FINDINGS AND CONCLUSION
- Having investigated the death, without holding an inquest, I make the following findings pursuant to section 67(1) of the Coroners Act 2008:
(a) that the identity of the deceased was Child W, born 2 June 2001;
(b) that Child W died on 25 December 2011, at Peninsula Health (Frankston Hospital), 2 Hastings Rd, Frankston, Victoria, from ischaemic large bowel, caused by a large bowel obstruction secondary to chronic constipation; and
(c) that the death occurred in the circumstances set out above.
- I convey my sincere condolences to Child W’s family and friends for her death.
66. I direct that a copy of this finding be provided to the following persons:
(a) Ms W, senior next of kin.
(b) Detective Senior Constable Christopher Nieuwesteeg, Coroner’s Investigator.
(c) Dr George Maragoudakis.
(d) Dr Elizabeth McLeod (MD FRACS (Gen) FRACS (Paed).
(e) Dr Susan Gibb (MBBS, FRACP), Consultant Paediatrician, Royal Chilren’s Hospital.
(f) Ms Marini Mann, Gilchrist Connell Lawyers, solicitor for the school.
(g) Professor Jeremy Oats, Chair, the Consultative Council on Obstetric and Paediatric Mortality and Morbidity.
- I direct that a copy of this finding be provided to the following persons for response to the Recommendation:
(a) Ms Gill Callister, the Secretary of the Department Education and Training.
(b) Mr Stephen Elder, Executive Director, Catholic Education Melbourne, Post Office Box 3, East Melbourne, 8002.

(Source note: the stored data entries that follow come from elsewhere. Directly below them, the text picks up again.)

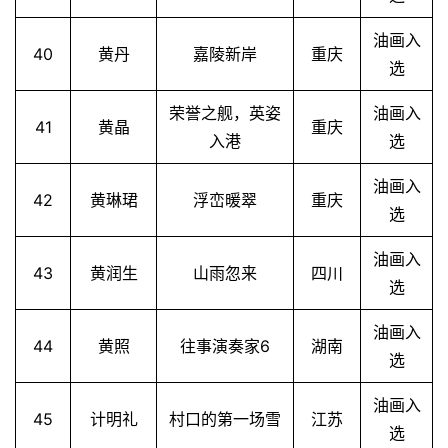
油画入
40
黄丹
嘉陵新岸
重庆
选
荣誉之舰，英姿
油画入
41
黄晶
重庆
入港
选
油画入
42
黄琳珺
浮峦暖翠
重庆
选
油画入
43
黄润生
山雨忽来
四川
选
油画入
44
黄照
往事演奏家6
湖南
选
油画入
45
计明礼
村口的第一场雪
江苏
选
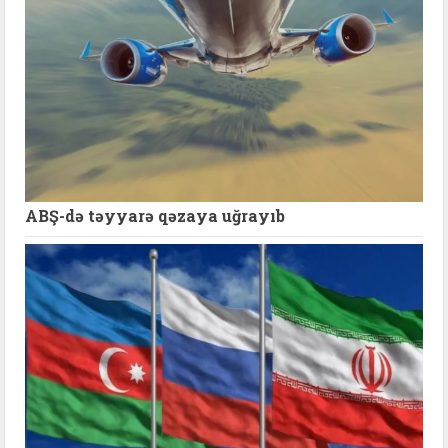
ABŞ-də təyyarə qəzaya uğrayıb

- I directed that a redacted copy of this finding be providing the following persons for inclusion in their training policies and procedures:
(a) Ms Ms W Burns, Legal Counsel, Peninsula Health (Frankston Hospital).
(b) the Royal Australian College of General Practitioners.
(c) the Australian College of Rural and Remote Medicine.
- Pursuant to section 73(1) of the Act, I order that a redacted copy of this Finding be published on the internet.